Please reproduce all the data exactly as written and omit the pictures.

(Recorded data)
□ □ □ □ □

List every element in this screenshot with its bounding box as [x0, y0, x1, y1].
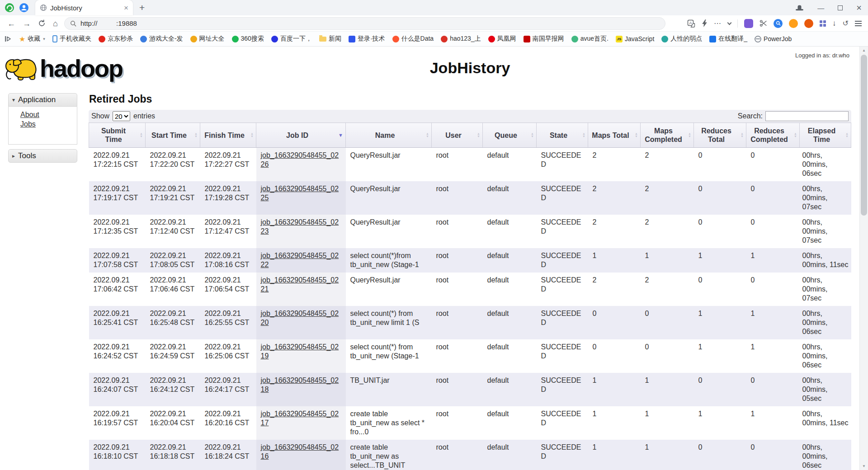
user-avatar-icon[interactable] — [19, 3, 29, 13]
close-button[interactable]: × — [856, 3, 862, 12]
job-id-cell: job_1663290548455_0223 — [256, 215, 346, 248]
downloads-icon[interactable]: ↓ — [832, 19, 836, 28]
bookmark-item[interactable]: PowerJob — [755, 35, 792, 42]
address-input[interactable] — [80, 19, 660, 27]
browser-logo-icon[interactable] — [5, 3, 14, 13]
browser-tab[interactable]: JobHistory × — [35, 0, 133, 15]
state-cell: SUCCEEDED — [537, 148, 588, 182]
apps-grid-icon[interactable] — [820, 20, 826, 27]
job-id-cell: job_1663290548455_0218 — [256, 373, 346, 406]
sidebar-item-jobs[interactable]: Jobs — [20, 120, 73, 128]
bookmark-item[interactable]: 什么是Data — [392, 35, 434, 43]
bookmark-label: 网址大全 — [199, 35, 225, 43]
finish-time-cell: 2022.09.21 17:22:27 CST — [200, 148, 256, 182]
table-row: 2022.09.21 17:07:58 CST 2022.09.21 17:08… — [89, 248, 851, 273]
job-link[interactable]: job_1663290548455_0221 — [261, 276, 339, 293]
job-link[interactable]: job_1663290548455_0223 — [261, 218, 339, 235]
sort-icon: ▲▼ — [741, 132, 744, 138]
extension-icon[interactable] — [804, 19, 813, 28]
minimize-button[interactable]: — — [817, 5, 824, 11]
bookmark-icon — [271, 36, 278, 42]
bookmark-item[interactable]: 百度一下， — [271, 35, 312, 43]
column-header[interactable]: Reduces Completed▲▼ — [746, 123, 800, 148]
column-header[interactable]: Submit Time▲▼ — [89, 123, 146, 148]
column-header[interactable]: Queue▲▼ — [483, 123, 537, 148]
sort-icon: ▲▼ — [194, 132, 198, 138]
job-link[interactable]: job_1663290548455_0220 — [261, 310, 339, 326]
maximize-button[interactable] — [838, 5, 843, 10]
job-link[interactable]: job_1663290548455_0225 — [261, 185, 339, 202]
lightning-icon[interactable] — [702, 19, 708, 27]
extension-icon[interactable] — [789, 19, 798, 28]
job-link[interactable]: job_1663290548455_0219 — [261, 343, 339, 360]
queue-cell: default — [483, 339, 537, 373]
sidebar-section-application[interactable]: ▾ Application — [8, 93, 77, 107]
scissors-icon[interactable] — [760, 19, 767, 27]
bookmark-icon — [52, 35, 57, 42]
forward-button[interactable]: → — [23, 19, 31, 28]
bookmark-item[interactable]: ★ 收藏 ▾ — [19, 35, 45, 43]
column-header[interactable]: Reduces Total▲▼ — [694, 123, 746, 148]
sidebar-section-tools[interactable]: ▸ Tools — [8, 149, 77, 163]
tab-close-icon[interactable]: × — [124, 4, 128, 12]
column-header[interactable]: State▲▼ — [537, 123, 588, 148]
bookmark-item[interactable]: 人性的弱点 — [661, 35, 702, 43]
column-header[interactable]: Start Time▲▼ — [146, 123, 200, 148]
search-extension-icon[interactable] — [774, 19, 783, 28]
history-restore-icon[interactable]: ↺ — [843, 19, 849, 28]
collapse-chevron-icon[interactable] — [727, 20, 732, 25]
finish-time-cell: 2022.09.21 17:19:28 CST — [200, 181, 256, 215]
column-header[interactable]: User▲▼ — [432, 123, 483, 148]
column-header[interactable]: Job ID▼ — [256, 123, 346, 148]
job-link[interactable]: job_1663290548455_0217 — [261, 410, 339, 427]
elapsed-time-cell: 00hrs, 00mins, 06sec — [800, 148, 851, 182]
bookmark-item[interactable]: 在线翻译_ — [709, 35, 747, 43]
bookmark-icon: ★ — [19, 36, 25, 42]
job-link[interactable]: job_1663290548455_0226 — [261, 151, 339, 168]
column-header[interactable]: Maps Completed▲▼ — [641, 123, 694, 148]
translate-icon[interactable]: A — [687, 19, 695, 28]
bookmark-item[interactable]: 游戏大全-发 — [140, 35, 183, 43]
bookmark-item[interactable]: 登录·技术 — [349, 35, 385, 43]
vertical-scrollbar[interactable]: ▲ ▼ — [859, 47, 868, 470]
column-header[interactable]: Name▲▼ — [346, 123, 432, 148]
scroll-down-icon[interactable]: ▼ — [860, 464, 868, 468]
menu-icon[interactable] — [855, 23, 862, 24]
column-header[interactable]: Elapsed Time▲▼ — [800, 123, 851, 148]
new-tab-button[interactable]: + — [139, 2, 145, 13]
sort-icon: ▲▼ — [845, 132, 849, 138]
refresh-button[interactable] — [38, 19, 46, 27]
scroll-up-icon[interactable]: ▲ — [860, 48, 868, 52]
bookmark-item[interactable]: JS JavaScript — [616, 35, 654, 42]
sidebar-item-about[interactable]: About — [20, 111, 73, 119]
column-label: Name — [375, 132, 395, 139]
maps-total-cell: 2 — [588, 181, 641, 215]
page-size-select[interactable]: 20 — [113, 111, 130, 121]
scrollbar-thumb[interactable] — [861, 55, 867, 216]
bookmark-item[interactable]: 网址大全 — [190, 35, 225, 43]
theme-hat-icon[interactable] — [795, 5, 804, 11]
column-header[interactable]: Finish Time▲▼ — [200, 123, 256, 148]
home-button[interactable]: ⌂ — [53, 19, 58, 28]
column-header[interactable]: Maps Total▲▼ — [588, 123, 641, 148]
bookmark-item[interactable]: hao123_上 — [441, 35, 481, 43]
extension-icon[interactable] — [744, 19, 753, 28]
back-button[interactable]: ← — [7, 19, 15, 28]
job-link[interactable]: job_1663290548455_0222 — [261, 252, 339, 268]
bookmark-item[interactable]: 南国早报网 — [524, 35, 564, 43]
bookmarks-panel-toggle-icon[interactable] — [5, 36, 12, 42]
bookmark-item[interactable]: avue首页. — [571, 35, 609, 43]
overflow-menu-icon[interactable]: ⋯ — [714, 19, 722, 28]
queue-cell: default — [483, 181, 537, 215]
bookmark-item[interactable]: 凤凰网 — [488, 35, 516, 43]
user-cell: root — [432, 406, 483, 440]
bookmark-item[interactable]: 360搜索 — [232, 35, 264, 43]
search-input[interactable] — [765, 111, 849, 121]
bookmark-item[interactable]: 京东秒杀 — [99, 35, 133, 43]
bookmark-item[interactable]: 新闻 — [319, 35, 341, 43]
job-link[interactable]: job_1663290548455_0216 — [261, 443, 339, 460]
bookmark-item[interactable]: 手机收藏夹 — [52, 35, 91, 43]
url-box[interactable] — [64, 17, 665, 30]
job-link[interactable]: job_1663290548455_0218 — [261, 376, 339, 393]
finish-time-cell: 2022.09.21 16:25:06 CST — [200, 339, 256, 373]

□ □ □ □ □

■ **RESULT OF THE TASK**:
List every element in this screenshot with its bounding box as [x0, y0, x1, y1].
user-avatar-icon[interactable] — [19, 3, 29, 13]
close-button[interactable]: × — [856, 3, 862, 12]
job-id-cell: job_1663290548455_0223 — [256, 215, 346, 248]
downloads-icon[interactable]: ↓ — [832, 19, 836, 28]
bookmark-item[interactable]: PowerJob — [755, 35, 792, 42]
address-input[interactable] — [80, 19, 660, 27]
browser-logo-icon[interactable] — [5, 3, 14, 13]
browser-tab[interactable]: JobHistory × — [35, 0, 133, 15]
state-cell: SUCCEEDED — [537, 148, 588, 182]
apps-grid-icon[interactable] — [820, 20, 826, 27]
job-id-cell: job_1663290548455_0218 — [256, 373, 346, 406]
sidebar-item-jobs[interactable]: Jobs — [20, 120, 73, 128]
bookmark-item[interactable]: 什么是Data — [392, 35, 434, 43]
bookmark-label: 网址大全 — [199, 35, 225, 43]
finish-time-cell: 2022.09.21 17:22:27 CST — [200, 148, 256, 182]
table-row: 2022.09.21 17:07:58 CST 2022.09.21 17:08… — [89, 248, 851, 273]
job-link[interactable]: job_1663290548455_0221 — [261, 276, 339, 293]
job-link[interactable]: job_1663290548455_0223 — [261, 218, 339, 235]
sort-icon: ▲▼ — [741, 132, 744, 138]
extension-icon[interactable] — [804, 19, 813, 28]
minimize-button[interactable]: — — [817, 5, 824, 11]
bookmark-icon — [271, 36, 278, 42]
bookmark-item[interactable]: 百度一下， — [271, 35, 312, 43]
column-header[interactable]: Reduces Completed▲▼ — [746, 123, 800, 148]
column-header[interactable]: Submit Time▲▼ — [89, 123, 146, 148]
column-header[interactable]: Queue▲▼ — [483, 123, 537, 148]
sort-icon: ▲▼ — [194, 132, 198, 138]
job-link[interactable]: job_1663290548455_0220 — [261, 310, 339, 326]
maximize-button[interactable] — [838, 5, 843, 10]
job-link[interactable]: job_1663290548455_0225 — [261, 185, 339, 202]
lightning-icon[interactable] — [702, 19, 708, 27]
extension-icon[interactable] — [789, 19, 798, 28]
job-link[interactable]: job_1663290548455_0219 — [261, 343, 339, 360]
queue-cell: default — [483, 339, 537, 373]
sidebar-section-application[interactable]: ▾ Application — [8, 93, 77, 107]
scissors-icon[interactable] — [760, 19, 767, 27]
bookmark-icon — [52, 35, 57, 42]
forward-button[interactable]: → — [23, 19, 31, 28]
bookmark-item[interactable]: ★ 收藏 ▾ — [19, 35, 45, 43]
column-header[interactable]: Reduces Total▲▼ — [694, 123, 746, 148]
sidebar-section-tools[interactable]: ▸ Tools — [8, 149, 77, 163]
tab-close-icon[interactable]: × — [124, 4, 128, 12]
column-header[interactable]: State▲▼ — [537, 123, 588, 148]
bookmark-item[interactable]: 人性的弱点 — [661, 35, 702, 43]
column-header[interactable]: Start Time▲▼ — [146, 123, 200, 148]
search-extension-icon[interactable] — [774, 19, 783, 28]
history-restore-icon[interactable]: ↺ — [843, 19, 849, 28]
collapse-chevron-icon[interactable] — [727, 20, 732, 25]
finish-time-cell: 2022.09.21 17:19:28 CST — [200, 181, 256, 215]
column-header[interactable]: User▲▼ — [432, 123, 483, 148]
column-header[interactable]: Job ID▼ — [256, 123, 346, 148]
job-link[interactable]: job_1663290548455_0217 — [261, 410, 339, 427]
elapsed-time-cell: 00hrs, 00mins, 06sec — [800, 148, 851, 182]
bookmark-item[interactable]: 在线翻译_ — [709, 35, 747, 43]
bookmark-icon: ★ — [19, 36, 25, 42]
job-link[interactable]: job_1663290548455_0226 — [261, 151, 339, 168]
column-header[interactable]: Maps Completed▲▼ — [641, 123, 694, 148]
translate-icon[interactable]: A — [687, 19, 695, 28]
bookmark-item[interactable]: 游戏大全-发 — [140, 35, 183, 43]
bookmark-item[interactable]: 登录·技术 — [349, 35, 385, 43]
vertical-scrollbar[interactable]: ▲ ▼ — [859, 47, 868, 470]
column-header[interactable]: Name▲▼ — [346, 123, 432, 148]
scroll-down-icon[interactable]: ▼ — [860, 464, 868, 468]
menu-icon[interactable] — [855, 23, 862, 24]
column-header[interactable]: Elapsed Time▲▼ — [800, 123, 851, 148]
new-tab-button[interactable]: + — [139, 2, 145, 13]
sort-icon: ▲▼ — [845, 132, 849, 138]
refresh-button[interactable] — [38, 19, 46, 27]
scroll-up-icon[interactable]: ▲ — [860, 48, 868, 52]
bookmark-item[interactable]: JS JavaScript — [616, 35, 654, 42]
sidebar-item-about[interactable]: About — [20, 111, 73, 119]
column-label: Name — [375, 132, 395, 139]
maps-total-cell: 2 — [588, 181, 641, 215]
page-size-select[interactable]: 20 — [113, 111, 130, 121]
scrollbar-thumb[interactable] — [861, 55, 867, 216]
bookmark-item[interactable]: 网址大全 — [190, 35, 225, 43]
theme-hat-icon[interactable] — [795, 5, 804, 11]
column-header[interactable]: Finish Time▲▼ — [200, 123, 256, 148]
home-button[interactable]: ⌂ — [53, 19, 58, 28]
column-header[interactable]: Maps Total▲▼ — [588, 123, 641, 148]
bookmark-item[interactable]: hao123_上 — [441, 35, 481, 43]
extension-icon[interactable] — [744, 19, 753, 28]
back-button[interactable]: ← — [7, 19, 15, 28]
job-link[interactable]: job_1663290548455_0222 — [261, 252, 339, 268]
bookmark-item[interactable]: 南国早报网 — [524, 35, 564, 43]
bookmarks-panel-toggle-icon[interactable] — [5, 36, 12, 42]
bookmark-item[interactable]: avue首页. — [571, 35, 609, 43]
overflow-menu-icon[interactable]: ⋯ — [714, 19, 722, 28]
queue-cell: default — [483, 181, 537, 215]
bookmark-item[interactable]: 凤凰网 — [488, 35, 516, 43]
user-cell: root — [432, 406, 483, 440]
bookmark-item[interactable]: 360搜索 — [232, 35, 264, 43]
search-input[interactable] — [765, 111, 849, 121]
bookmark-item[interactable]: 京东秒杀 — [99, 35, 133, 43]
bookmark-item[interactable]: 新闻 — [319, 35, 341, 43]
job-link[interactable]: job_1663290548455_0216 — [261, 443, 339, 460]
bookmark-item[interactable]: 手机收藏夹 — [52, 35, 91, 43]
url-box[interactable] — [64, 17, 665, 30]
job-link[interactable]: job_1663290548455_0218 — [261, 376, 339, 393]
finish-time-cell: 2022.09.21 16:25:06 CST — [200, 339, 256, 373]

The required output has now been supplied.